Свалите их в одну кучу, заберем на обратном пути. — Турулин потер замерзшие пальцы рук об подклад овчинного полушубка. — «Ничего, паря, если ты их сегодня накроешь, то завтра наверняка от начальства будет объявлена благодарность, а послезавтра ты будешь уже лететь в серебристом лайнере, попивать коньяк и придаваться мечтам о встрече с родными в Белгороде и любимой девушкой Галей из хутора Речное, что приютился на семи озерах в бескрайних белгородских лесах. Галя писала ему все эти четыре года почти каждый день, признаваясь в искренней любви, хотя моряк не очень — то верил девичьим сказкам, по своему опыту зная, насколько легко влюбляются юные, пышущие гормонами девицы в первого встречного смелого на ласку паренька.
Валентина, осторожно лавируя рычагами управления, опустила очередной строп с пиломатериалами в черную горловину трюма теплохода «Ангара» и искоса взглянула на часы.
— Все, шабаш, конец смены, — крикнула она с высоты своей кабины мостового крана крохотному вирамайнальщику на борту судна, притянутого к причалу чуть провисшими продольными и прижимными канатами. Докер тоже скрестил руки в знак одобрения и начал спускаться по трапу судна на причал.
Теплоход «Ангару» Валя Чертова, обрабатывала на своем «Гансе» уже четвертую смену. Погрузка подходила к концу. Оставалось немного места в четвертом трюме для спецгруза и пустой твиндек в первом номере крупнотоннажного теплохода.
Еще вчера главный диспетчер порта попросил бригаду «Коммунистического труда имени ленинского комсомола» добить судно в сверхурочное время, пообещав хорошие деньги за овертайм. Все докеры охотно согласились, но Валентине вдруг захотелось именно сегодня побыть дома одной, отдохнуть от этой изнурительной работы. Какое-то непонятное желание влекло ее за проходную порта, где в маленьком двухэтажном домике на проспекте Ленина портовское начальство год назад выделило опытной крановщице маленькую, в двенадцать квадратных метров, темную комнатушку. На скопленные деньги Валя Чертова, по записке ее одноразового любовника — местного профсоюзного босса Иосифа Бронштейна приобрела на базе «Тормортранса» венгерский гарнитур и цветной японский телевизор «Шарп» — мечту своего многострадального детства и теперь, после каждой смены она засыпала под неизменную любимую программу «Примите поздравления».
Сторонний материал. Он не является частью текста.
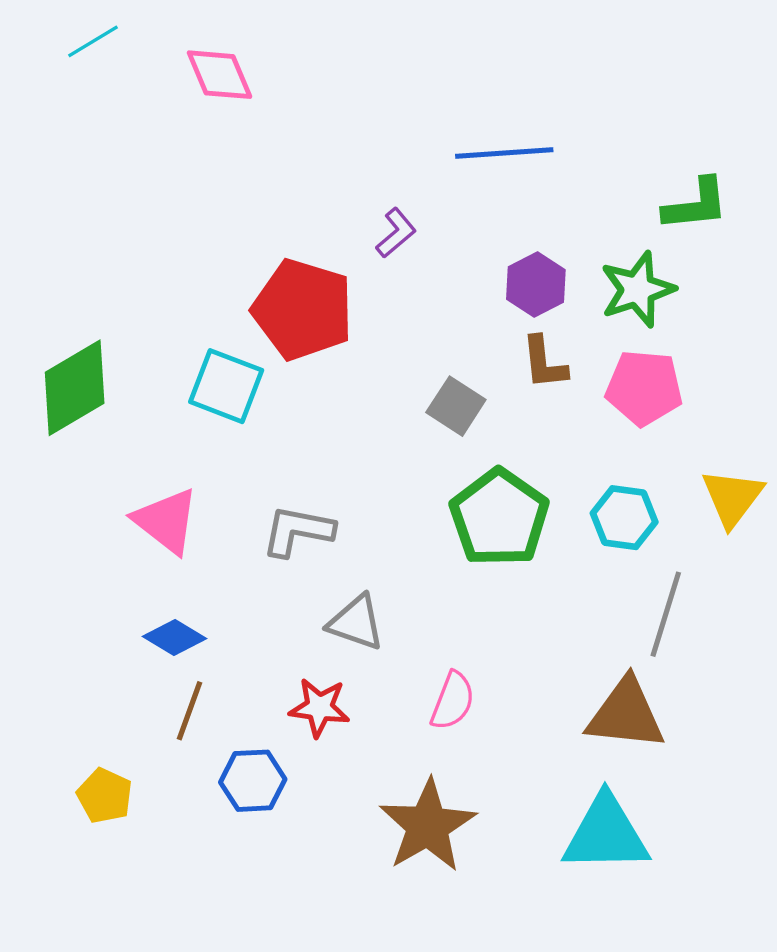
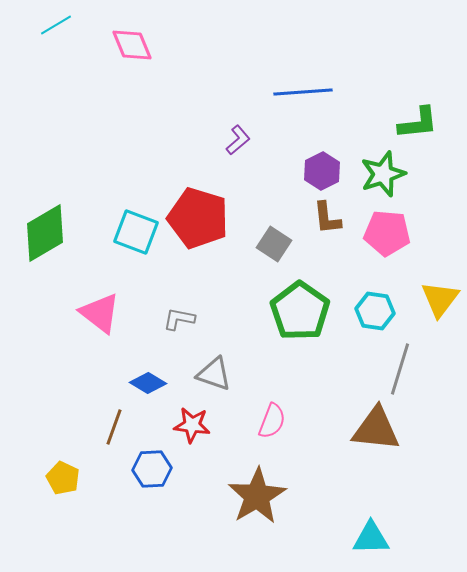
red pentagon: (303, 309) -> (198, 218), moved
gray L-shape: (298, 531) -> (179, 319), size x0.7
blue diamond: (175, 638) -> (148, 383), moved
cyan triangle: (606, 834) -> (371, 538), moved, size x0.7

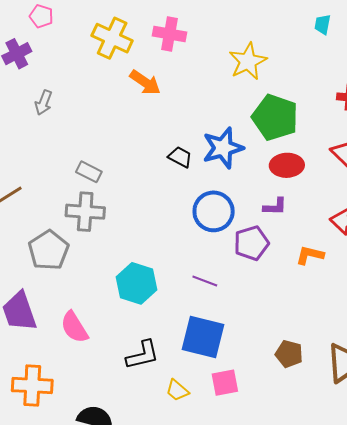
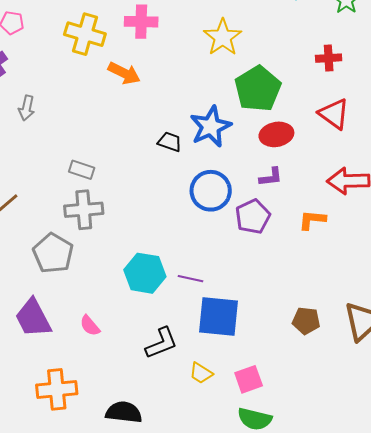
green pentagon: (275, 117) -> (258, 89), turned 30
purple line: (205, 281) -> (190, 279), moved
pink semicircle: (74, 327) -> (90, 326), size x0.7
pink square: (225, 383) -> (249, 379), moved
Она почти еженедельно отсылала поздравления своему любимому Витюше Лютому, который трудился, по словам Валентины, на золотых приисках Колымы, добывая стране валютный резерв, и которого она ждала уже долгие пять лет, с тех пор, как он сбежал очередной раз со следственного эксперимента и прятался в ее крохотной комнатке в портовском общежитии, до того злосчастного момента, пока нос в нос не столкнулся в центре города с начальником уголовного розыска города Магадана Семеном Стукачевым, который, имея феноменальную память на лица своих «подопечных», тут же арестовал наглого бандита и определил в местное СИЗО. На этом быстротечная вольная жизнь «опасного преступника» Лютого вновь прервалась.
Валентина накинула телогрейку, рукавицы и резво, как хороший матрос парусного фрегата спускается по вантам с рей на палубу, соскользнула по обледенелым леерам и вертикальным трапам на причал в объятия местного «Казановы», любвеобильного бригадира Кости Санкевича.
— Куда торопишься, Валюха, — Костя стиснул, длинными руками, аппетитно выпирающие из-под расстегнутой фуфайки, симпатичные формы девушки. — Осталась бы еще на смену, куда тебе торопиться, ведь дома никто не ждет, — продолжал бригадир, пытаясь проникнуть холодными руками под шерстяной свитер девушки. — Или еще надеешься своего зэка-золотодобытчика дождаться. А то давай, после смены я тебя приласкаю.
Валентина с силой оттолкнула бугра, да так, что тот, запнувшись о рельсы, с тяжелым вздохом и мерзким хрустом плюхнулся задом в снег. Раздался унизительный хохот докеров, мигом столпившихся вокруг сцепившейся парочки и с радостью римских граждан, наблюдающих за происходящим на сцене Колизея, под названием причальная стенка порта Магадан, матерые грузчики радостно, словно малые дети, хлопали в ладоши и закатывались от смеха.
— Ну что, бугор, облом, не прокатило, — крикнул кто-то из толпы, — смотри, начальство не любит, когда пользуются их собственностью.
Бригадир встал, отряхнул телогрейку, похлопал овчинными рукавками по замасленным ватным штанам и хмурым, недобрым взглядом обвел бригаду.
— Смеется тот, кто смеется последний, — изрек он запомнившуюся ему фразу и махнул рукой.